Starting a dialogue on sexual assault

One in four women will be sexually assaulted in her lifetime; less than one per cent of women ever come forward about their attack; and in 84 per cent of sexual assault cases, the victim knew their attacker.

That's some scary information for something that seems to stay in the shadows of talked-about topics.

"People need the hard, cold statistics to see how serious it is," explained Candice Lawrence, a counselor with Fanshawe College's Counselling and Accessibility Services.

After Lawrence and other counselors read a short but impactful letter to the editor in the Interrobang early this year from a girl whose last name was not printed. The letter stated sexual assault needed to be openly talked about, and they realized something needed to be done.

The fact that the girl did not choose to disclose her last name piqued Lawrence's intuition. She explained that a girl who chooses to remain somewhat anonymous likely experienced a situation herself.

Thus, the small letter started big talks amongst Counselling Services, the college, the Fanshawe Student Union, the security department, the Sexual Assault Centre in London and Fanshawe media programs. The result has been a public education initiative concerning sexual violence as "over time (sexual assault education) fell by the wayside," said Lawrence.

The aim was to get as many factions from Fanshawe involved with the message that sexual assault needs to be acknowledged and prevented. This included speaking to residence advisors, who have the most direct contact to those students in residence, as well as international students who bring different cultural viewpoints, said Lawrence. One result of discussions was that a public educator from the Sexual Assault Centre came to the college to do training at the residences.

The public awareness the campaign focuses on not just about "telling women how to stay safe," said Lawrence. It's also about "educating men and women on what the issue is about, looking at sex a different way," and the situations that can lead to assaults, "when alcohol gets going, boundaries get confused."

Assumptions and misconceptions tend to make the issue of sexual assault one where men feel vilified.

"A lot of guys feel like, 'Great, we're the evil people.' But that's not what it's about," said Lawrence.

Through more education, the campaign hopes men recognize the situations that perpetuate stereotypes towards women and avoid them — such as a high status male making derogatory comments who is joined by his friends who want to be considered "cool."
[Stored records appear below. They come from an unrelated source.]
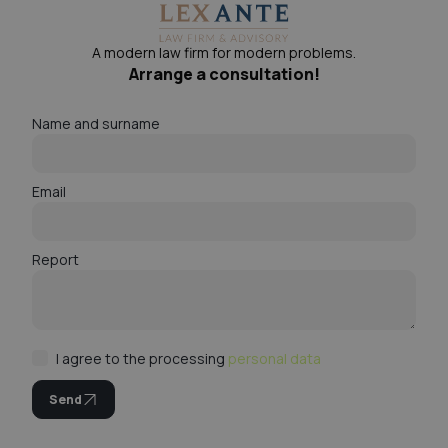
A modern law firm for modern problems.
Arrange a consultation!
Name and surname
Email
Report
I agree to the processing
personal data
Send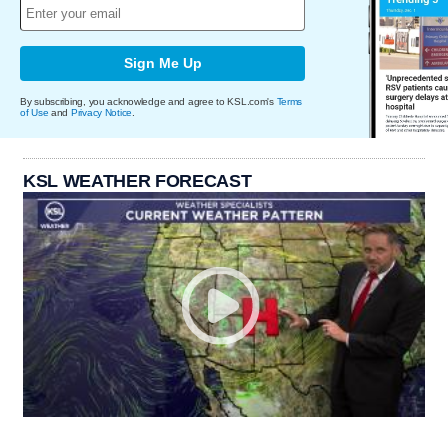
Sign Me Up
By subscribing, you acknowledge and agree to KSL.com's
Terms
of Use
and
Privacy Notice
.
KSL WEATHER FORECAST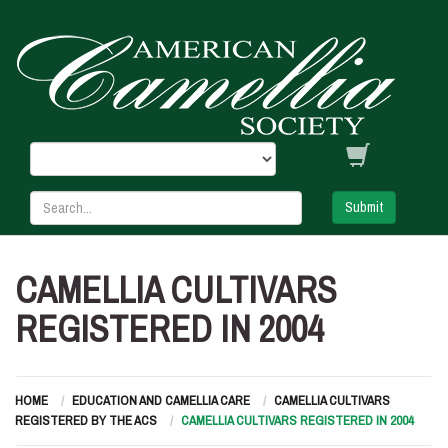
Submit
CAMELLIA CULTIVARS
REGISTERED IN 2004
HOME
EDUCATION AND CAMELLIA CARE
CAMELLIA CULTIVARS
REGISTERED BY THE ACS
CAMELLIA CULTIVARS REGISTERED IN 2004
There's also the issue of communication between the sexes, especially during situations that move into grey areas. For example, and girl and a guy are drinking and are clearly interested in each other. They may agree that they will kiss, but if at some point in the process — if things get more heated — and the woman wishes to stop or says no, the guy needs to recognize and respect that, explained Lawrence.

Additionally, the campaign is looking to break old ideas, such as a woman wearing provocative clothing is "fair game," said Lawrence. "I know it's 2010 but that's still in the culture."
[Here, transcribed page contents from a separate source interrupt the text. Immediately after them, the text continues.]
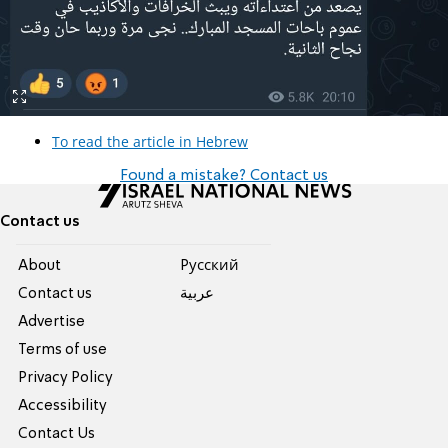
To read the article in Hebrew
Found a mistake? Contact us
Contact us
About
Pусский
Contact us
عربية
Advertise
Terms of use
Privacy Policy
Accessibility
Contact Us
She added that students' peers hold the key to changing minds, if they were open up conversation on these issues.

"Other students have a great amount of power in challenging the stereotypes of men and women."

With this being Sexual Awareness Week, there will be a variety of options for students to get engaged in the topic of sexual assault:

- There will be wallet-sized safety card foldouts available at Counselling Services in F2010. Personal/door alarms will be available free from Campus Security at E1004 or call (519) 452-4400.
- Also those interested in taking a self-defense course can contact Nikki Vanleeuwen at Campus Security at (519) 452-4244.
- On October 1, students are welcome to attend a talk by Darlene Barriere as she discusses building respectful relationships and staying safe. 12 p.m. to 2 p.m. in M2017.
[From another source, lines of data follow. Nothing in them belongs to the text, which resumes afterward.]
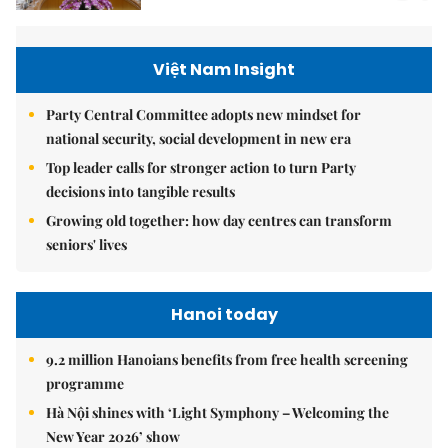
Việt Nam Insight
Party Central Committee adopts new mindset for
national security, social development in new era
Top leader calls for stronger action to turn Party
decisions into tangible results
Growing old together: how day centres can transform
seniors' lives
Hanoi today
9.2 million Hanoians benefits from free health screening
programme
Hà Nội shines with ‘Light Symphony – Welcoming the
New Year 2026’ show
"Students see everything," said Vanleeuwen. "It's about starting conversations and third party people coming forward. If you see something going on ... come forward and talk to us."

Lawrence said the same for Counselling Services.

"If we can prevent one person from being assaulted through this program or encourage one person who has been assaulted to come to counselling, we can provide a lot of connections," she said.